Monday, November 8, 2010

The Missing

The Missing is Margaret Peterson Haddix's newest series and I have to say, it's a original idea. In fact, as I was reading volume one, Found, I couldn't predict what was actually going on. When the twist was revealed, I was intrigued.

Jonah was adopted as a baby. He's always known he was adopted and he is not much bothered by this fact. His parents obviously love him and Haddix pokes gentle fun at them for their perhaps overly-earnest desire to be sensitive to Jonah's adoption "issues," should he ever begin to have any. However, things begin to happen that lead Jonah to wonder just what the circumstances surrounding his adoption were. He meets Chip, a new kid in his neighborhood, and then he gets a bizarre letter. It's a simple piece of white paper that says "You are one of the missing."

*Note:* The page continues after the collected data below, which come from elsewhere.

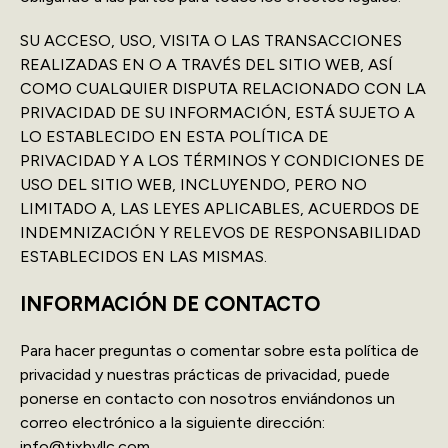
SU ACCESO, USO, VISITA O LAS TRANSACCIONES
REALIZADAS EN O A TRAVÉS DEL SITIO WEB, ASÍ
COMO CUALQUIER DISPUTA RELACIONADO CON LA
PRIVACIDAD DE SU INFORMACIÓN, ESTÁ SUJETO A
LO ESTABLECIDO EN ESTA POLÍTICA DE
PRIVACIDAD Y A LOS TÉRMINOS Y CONDICIONES DE
USO DEL SITIO WEB, INCLUYENDO, PERO NO
LIMITADO A, LAS LEYES APLICABLES, ACUERDOS DE
INDEMNIZACIÓN Y RELEVOS DE RESPONSABILIDAD
ESTABLECIDOS EN LAS MISMAS.
INFORMACIÓN DE CONTACTO
Para hacer preguntas o comentar sobre esta política de
privacidad y nuestras prácticas de privacidad, puede
ponerse en contacto con nosotros enviándonos un
correo electrónico a la siguiente dirección:
info@tixbyllc.com.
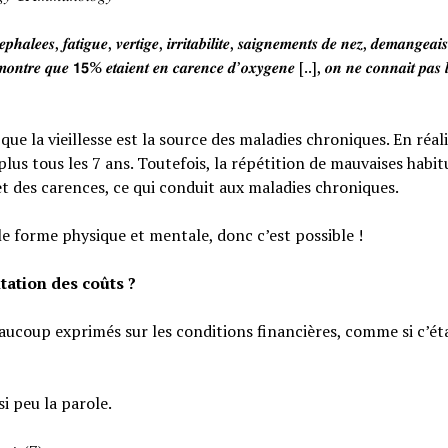
𝒉𝒂𝒍𝒆𝒆𝒔, 𝒇𝒂𝒕𝒊𝒈𝒖𝒆, 𝒗𝒆𝒓𝒕𝒊𝒈𝒆, 𝒊𝒓𝒓𝒊𝒕𝒂𝒃𝒊𝒍𝒊𝒕𝒆, 𝒔𝒂𝒊𝒈𝒏𝒆𝒎𝒆𝒏𝒕𝒔 𝒅𝒆 𝒏𝒆𝒛, 𝒅𝒆𝒎𝒂𝒏𝒈𝒆𝒂
𝒐𝒏𝒕𝒓𝒆 𝒒𝒖𝒆 𝟭𝟱% 𝒆𝒕𝒂𝒊𝒆𝒏𝒕 𝒆𝒏 𝒄𝒂𝒓𝒆𝒏𝒄𝒆 𝒅’𝒐𝒙𝒚𝒈𝒆𝒏𝒆 [..], 𝒐𝒏 𝒏𝒆 𝒄𝒐𝒏𝒏𝒂𝒊𝒕 𝒑𝒂𝒔 𝒍
e la vieillesse est la source des maladies chroniques. En réali
lus tous les 7 ans. Toutefois, la répétition de mauvaises habi
et des carences, ce qui conduit aux maladies chroniques.
le forme physique et mentale, donc c’est possible !
tation des coûts ?
eaucoup exprimés sur les conditions financières, comme si c’éta
si peu la parole.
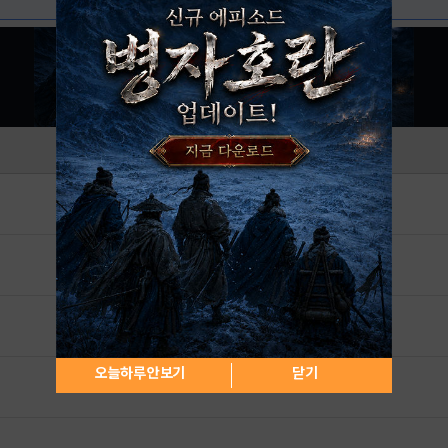
오늘하루 안보기
닫기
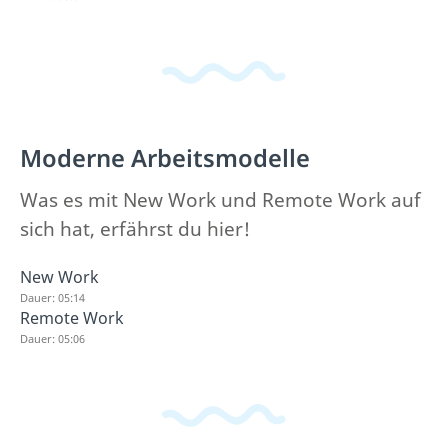
Moderne Arbeitsmodelle
Was es mit New Work und Remote Work auf
sich hat, erfährst du hier!
New Work
Dauer: 05:14
Remote Work
Dauer: 05:06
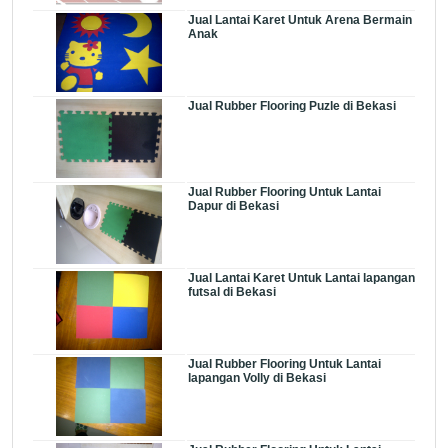
Jual Lantai Karet Untuk Arena Bermain
Anak
Jual Rubber Flooring Puzle di Bekasi
Jual Rubber Flooring Untuk Lantai
Dapur di Bekasi
Jual Lantai Karet Untuk Lantai lapangan
futsal di Bekasi
Jual Rubber Flooring Untuk Lantai
lapangan Volly di Bekasi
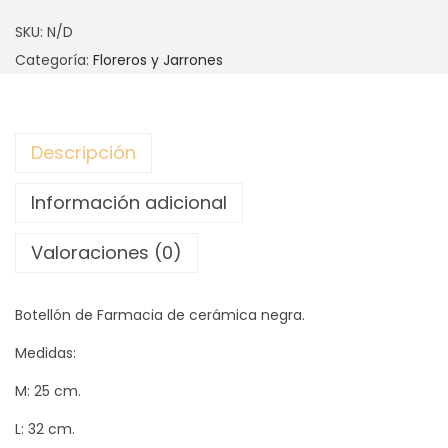
O
SKU:
N/D
T
Categoría:
Floreros y Jarrones
E
L
L
Descripción
O
N
Información adicional
D
E
Valoraciones (0)
F
A
Botellón de Farmacia de cerámica negra.
R
M
Medidas:
A
M: 25 cm.
C
L: 32 cm.
I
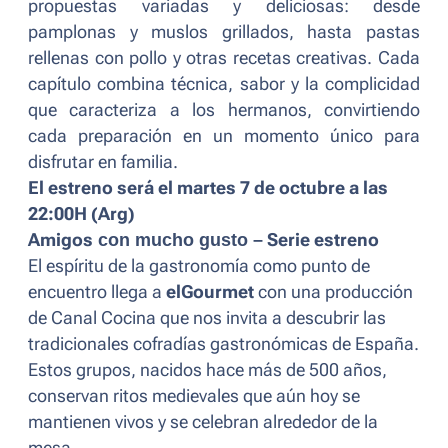
propuestas variadas y deliciosas: desde
pamplonas y muslos grillados, hasta pastas
rellenas con pollo y otras recetas creativas. Cada
capítulo combina técnica, sabor y la complicidad
que caracteriza a los hermanos, convirtiendo
cada preparación en un momento único para
disfrutar en familia.
El estreno será el martes 7 de octubre a las
22:00H (Arg)
Amigos
con mucho gusto –
Serie estreno
El espíritu de la gastronomía como punto de
encuentro llega a
elGourmet
con una producción
de Canal Cocina que nos invita a descubrir las
tradicionales cofradías gastronómicas de España.
Estos grupos, nacidos hace más de 500 años,
conservan ritos medievales que aún hoy se
mantienen vivos y se celebran alrededor de la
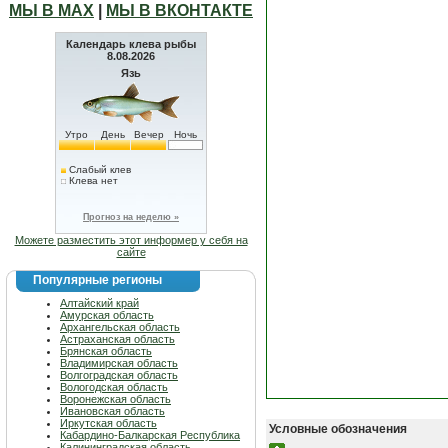
МЫ В МАХ
|
МЫ В ВКОНТАКТЕ
Календарь клева рыбы
8.08.2026
Язь
Утро
День
Вечер
Ночь
Слабый клев
Клева нет
Прогноз на неделю »
Можете разместить этот информер у себя на
сайте
Популярные регионы
Алтайский край
Амурская область
Архангельская область
Астраханская область
Брянская область
Владимирская область
Волгоградская область
Вологодская область
Воронежская область
Ивановская область
Иркутская область
Условные обозначения
Кабардино-Балкарская Республика
Калининградская область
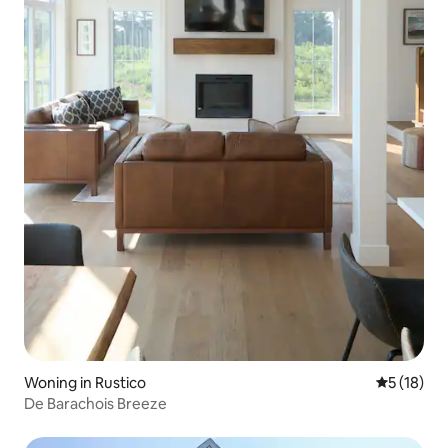
Woning in Rustico
Gemiddelde
5 (18)
De Barachois Breeze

Jonah dismisses it as a prank, but when Chip gets the same letter, the boys begin to wonder what it means. Jonah thinks it might have something to do with his adoption, but Chip isn't adopted -- is he? Turns out he is, and his parents have kept that fact from him his entire life. Then the boys get another letter: "Beware. They're coming back to get you."

With Jonah's younger sister Katherine, they begin to investigate where they might have come from and discover they're part of a group of 36 kids who were all adopted and who now, mysteriously, have migrated from all over the country to the community where Jonah and Chip live.

I'm going to give some spoilers here, so if you don't want to know the twist on which this whole series rests, stop reading now and go check out Found from your local library.

What is it all about? In a word, time travel. I know -- you didn't see that coming, did you? Me neither. Turns out Jonah and Chip and the other kids were kidnapped out of time in a cosmic baby-smuggling ring. And they were kidnapped because they were important personages in history -- the Princes in the Tower, Virginia Dare, Anastasia Romanoff, Chinese princesses, philosophers...people who would have died too soon but instead were "rescued" to be adopted by prestige-seeking parents in the distant future. In a bungled baby-snatch, the 36 kids were accidentally crash landed in the late 20th century -- a plane-load of babies, mysteriously appearing on a small regional runway.

Unfortunately, their kidnappings have wounded Time and while one faction of time travellers is trying to snatch them back so they can be adopted in the future, another faction is equally determined to return them to their proper times so they can die as they were meant to do. Neither option is very appealing to the kids. If they go forward, they'll be regressed to babies and have to grow up all over again. If they go back, well...they die.

Eventually, the faction trying to restore Time to its proper path wins and Chip is sent back to 15th century England with another boy, Alex, to fulfill their destiny as the Princes in the Tower. But Jonah and Katherine manage to hitch a ride with Chip and are also catapulted back to the 1400s. They are reluctantly given the chance to "put things right" in a way that heals Time and spares their friends. And that is the subject of the second book, Sent.

Haddix has laid the groundwork for a very ambitious series here -- at lot of books, if she truly plans to cover each child on the plane (one child doesn't show up for the big adoption reunion and Jonah's sister, Katherine, who is not adopted, takes her place; Alex and Chip are handled in one book, but still, there are a lot of kids to cover). That ought to be enough to keep her busy for a while. The books are well written and do a nice job of combining the time-travel elements with actual history. These are books that do a lot to illuminate events and people from the past, so they get my vote just for that.

I don't know what adopted kids will make of this series. Certainly there's a kind of wish fulfillment here, finding out that your birth parents were royalty or famous or whatever -- like everyone wanting to believe they were Napoleon or Lady Godiva or Cleopatra in a former life instead of Joe the Pig Farmer. It might pass completely below the radar for adopted kids, or it might open some doors to talk about birth parents and what you actually know about them. Jonah and Chip present different adoption experiences, with Jonah's all very open and above-board and Chip's hidden as though it were completely immaterial, or even embarassing. Chip also feels "out of place," which is put down to his being literally "out of time," but his feelings may provoke a response in some adopted kids (and bio kids as well; feeling out of place can just be a teenage condition, too). I think parents of adopted kids should read this first so they know what kinds of ideas or questions or issues might be raised by the story.